Speech is the most natural means of human-human communication. However, it is often distorted in everyday listening conditions by ambient noise, competing voice, and reverberation.

In the past several decades, many studies on speech perception have revealed that human speech understanding remains remarkably robust in adverse listening conditions, where various kinds of interferences are present.

The ability of humans to segregate the target signal from an acoustic mixture in adverse conditions is generally thought to involve the process of auditory scene analysis. Inspired by the principles of it, increased attention has been given to computational auditory scene analysis.

Motivated by the auditory masking phenomenon, the research in computational auditory scene analysis has suggested that its computational goal for segregating speech from noise is provided by the ideal binary mask (IBM). The IBM has been found to yield substantial improvements in speech intelligibility in noise.

The IBM has recently been extended to reverberant conditions where the direct sound and early reflections of target speech are regarded as the desired signal. It is of great interest to know how the division between early and late reflections impacts on the intelligibility of the IBM-processed noisy reverberant speech.

Recently, researchers from the Institute of Acoustics of the Chinese Academy of Sciences and the Institute of Linguistics of the Chinese Academy of Social Sciences have experimentally done investigation for this effect.

In their research, the division between early and late reflections in three reverberant rooms under the stationary (speech-shaped) and non-stationary (competing-talker voice) noise conditions was first determined.
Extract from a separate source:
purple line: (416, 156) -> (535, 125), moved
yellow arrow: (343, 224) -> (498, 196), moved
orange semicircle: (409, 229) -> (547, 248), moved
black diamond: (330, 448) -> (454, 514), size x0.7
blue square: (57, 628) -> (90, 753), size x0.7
Specifically, four typical approaches were considered for estimating the division between early and late reflections, including the fixed value (50 ms), the model-based estimator and two signal-based estimators.

The IBMs were then applied to the noisy reverberant mixture signal for segregating the desired signal, and the segregated signal was further presented to normal-hearing listeners for word recognition.
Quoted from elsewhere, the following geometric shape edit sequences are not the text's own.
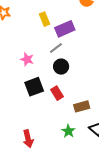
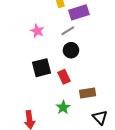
pink star: (27, 59) -> (37, 31), moved
green star: (68, 131) -> (63, 107), moved

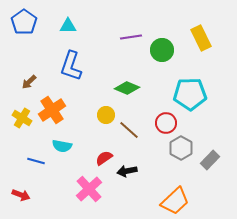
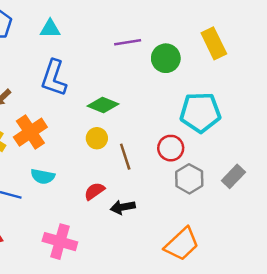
green diamond: (127, 88) -> (103, 105), moved
brown line: (129, 130) -> (125, 157), turned 30
gray rectangle: (210, 160) -> (233, 176), moved
pink cross: (89, 189) -> (60, 242), moved, turned -32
Experiments results showed that the IBMs with different divisions between early and late reflections provided substantial improvements in speech intelligibility over the unprocessed mixture signals in all conditions tested. Besides, there were small, but statistically significant, differences in speech intelligibility between the different IBMs in some conditions tested.

The results of the current research have important implications for the implementation of the IBM processing strategy in practical noisy reverberant conditions.

This research was partially supported by the National 973 Program (2013CB329302), the National Natural Science Foundation of China (No. 11461141004), the Strategic Priority Research Program of the Chinese Academy of Sciences (Grant Nos. XDA06030100 and XDA06030500), and the National 863 Program (No. 2012AA012503).